Over the weekend, I started reading the British theologian David Clough‘s On Animals: Systematic Theology (Volume 1). Clough, who co-edited this excellent collection on animals and theology, writes that he had originally intended to write a book about animals and Christian ethics, but found that the doctrinal foundations for such a project were so underdeveloped that he needed to write an entire volume on doctrine before getting to the ethical implications! (Volume 2, as I understand it, will cover the ethical upshot of the doctrinal points developed in this volume.)
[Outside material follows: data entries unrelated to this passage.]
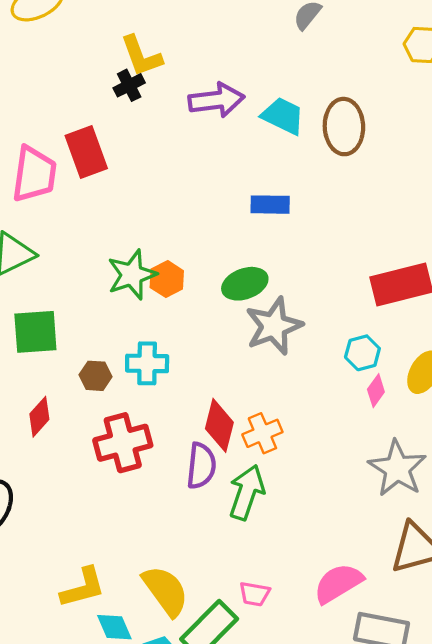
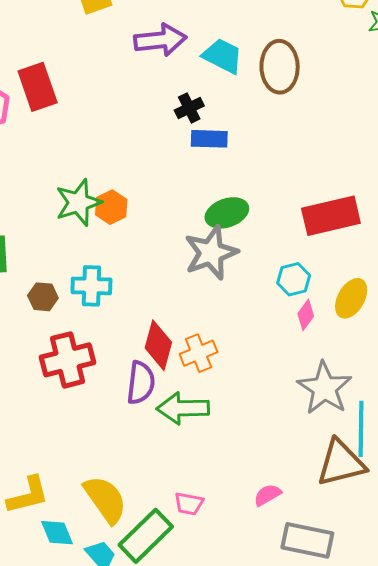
black cross: (129, 85) -> (189, 108), moved
green ellipse: (245, 284) -> (227, 213), moved
green arrow: (247, 492) -> (183, 408), turned -111
pink semicircle: (338, 583) -> (267, 495), size x0.6

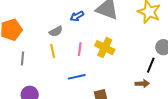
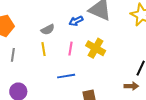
blue arrow: (77, 16) -> (76, 21), moved

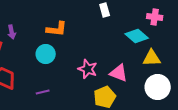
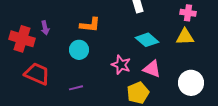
cyan diamond: (137, 36) -> (147, 40), moved
yellow triangle: (152, 58) -> (185, 37), moved

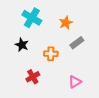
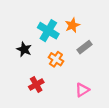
cyan cross: (32, 18) -> (48, 31), moved
orange cross: (51, 54) -> (56, 59), turned 32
The book is organized around the themes of creation, reconciliation, and redemption. Clough argues that, when properly understood, traditional formulations of these doctrines have implications for the place of animals that are far different than usually assumed. For example, the first two chapters on creation (which is as far as I’ve gotten) make the case that creation is not for the sake of human beings. Many theologians have maintained just this, but that’s largely, Clough contends, because they uncritically adopted positions from extra-biblical sources such as Stoicism, Platonism, or gnosticism (in the case of several of the church fathers) or had absorbed secular zeal for mastery over the natural world (as happened among some early-modern theologians). A better reading of the Bible and Christian faith, Clough says, is that creation is for the sake of God’s fellowship with all creatures and that (non-human) animals have their own place and vocation before God that is not merely to serve humanity.
I plan to blog more about Clough’s book as I make my way through it. (And note that the hardcover is listed at $120, while the Kindle version is a mere $15.)